Depending on the day, the moment, you may not be able to hear me over the crying, the screaming, the tears. Or maybe you can’t hear me because you are cradling that glorious piece of your heart in your arms and the you feel your blood course through your veins and hers and every ounce of both of you beats as one and there is nothing in the world but the two of you. Maybe you can’t hear me, but the words are there, waiting for you to catch them. Hundreds of thousands of mothers have prayed the same prayers and uttered the same thanksgivings. Listen, and you will hear. When you need it most, it’ll be here; a host of hopes and dreams and plans and promises and wisdom. It’s here, waiting on you. You’ve got this, mama. I promise you do.

ordinary

There are times (many times, actually) when our life begins to barrel downhill with nothing to slow us down. We hit bumps here and there, of course, but we manage. I say we, but it’s really more like he. I’m a catastrophist, full of “what if”s and “oh, no”s. He’s much more reasonable and fairly unflappable. He takes things in stride and keeps on going. In the past month, the children and I have been on two week-long adventures without him – once to the beach, once to the mountains. And he? He’s been back home working hard. When we got home after our last trip, I had a few opportunities pop up that we a really good fit for me, and he insisted I go and leave the children with him. And this past weekend, when he had a rare weekend off, he spent the entire weekend wrangling children in the heat and cleaning up the giant mess I made. He also sent me off with my mini-me for a 2.5-hour painting class.

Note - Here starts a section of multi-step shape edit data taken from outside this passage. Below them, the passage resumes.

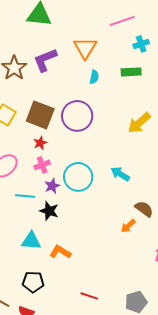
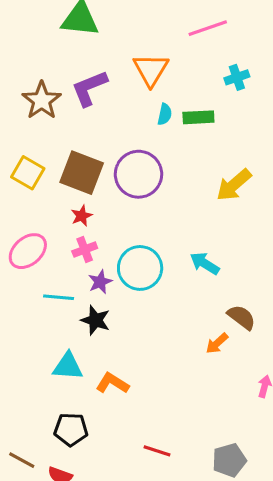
cyan cross: (141, 44) -> (237, 77), moved
green rectangle: (131, 72) -> (198, 117), moved

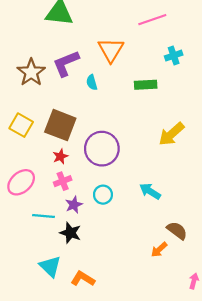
cyan semicircle: (165, 114) -> (92, 82), moved, turned 152
purple circle: (138, 174) -> (102, 149), moved
cyan circle: (140, 268) -> (103, 195), size x0.6
cyan triangle: (68, 366) -> (50, 266), turned 40

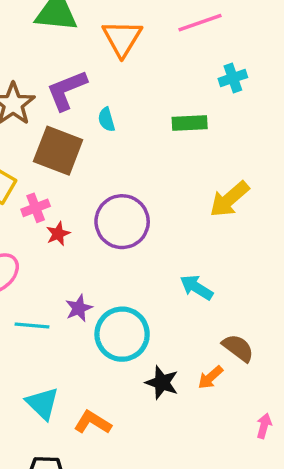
orange triangle: (111, 50) -> (122, 38), moved
brown square: (60, 125) -> (58, 151), moved
pink cross: (63, 181) -> (36, 208), moved
cyan circle: (103, 195) -> (122, 334), moved, size x1.8
black star: (70, 233) -> (162, 383), moved

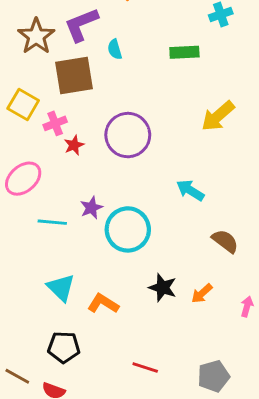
brown square: (58, 151) -> (74, 75), turned -30
orange arrow: (210, 377) -> (202, 293), moved
black star: (162, 383) -> (163, 288), moved

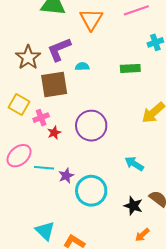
cyan semicircle: (115, 49) -> (82, 66), turned 104
cyan line: (52, 222) -> (44, 168), moved
black star: (163, 288) -> (133, 206), moved

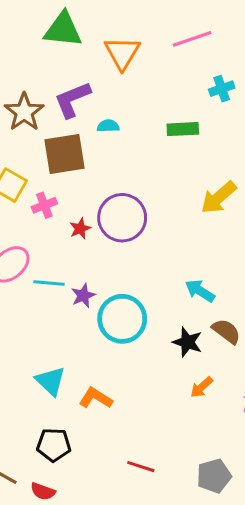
red star: (54, 133) -> (80, 229), moved
cyan arrow: (134, 164) -> (200, 291), moved

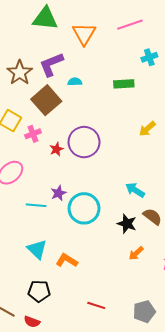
brown square: (65, 154) -> (46, 100), turned -32
yellow arrow: (219, 198) -> (147, 129), size x0.7
cyan line: (49, 283) -> (36, 205), moved

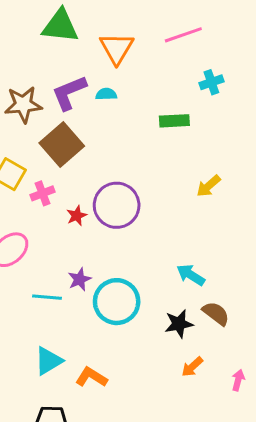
brown star: (20, 73) -> (23, 104), turned 30
cyan semicircle: (75, 82) -> (106, 94), moved
black star: (127, 224) -> (179, 324), turned -30
cyan triangle: (37, 249) -> (48, 361), turned 45

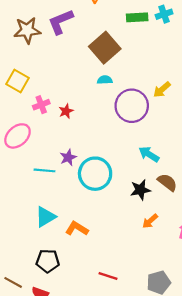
cyan semicircle: (106, 94) -> (105, 80), moved
green rectangle: (174, 121) -> (137, 17), moved
brown square: (62, 144) -> (105, 48), moved
pink cross: (43, 193) -> (41, 105), moved
purple circle: (117, 205) -> (132, 106), moved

Have I ever told y’all how fortunate I am? And how grateful. Oh, so very grateful. He tolerates my wildest whims and pushes me to explore more of the things that fill my heart with happiness. He helps me when I’m struggling, and picks up where I leave off. He works hard and makes so many sacrifices – both small and large – for me, for us. If you ask him, he’ll say that he’s nothing special, just an ordinary ol’ guy. He’ll tell you that he’s just doing what needs to be done. But I promise you that he’s anything but ordinary.

I can’t believe that for 14 years, he’s been so perfectly un-ordinary. That for 14 years, he’s listened to my ramblings and helped me flesh out the craziest of ideas. That for 14 years, he’s always been there, always loved me. And that he has continually put family first and given us all a steady place to come back to when life gets a little helter-skelter.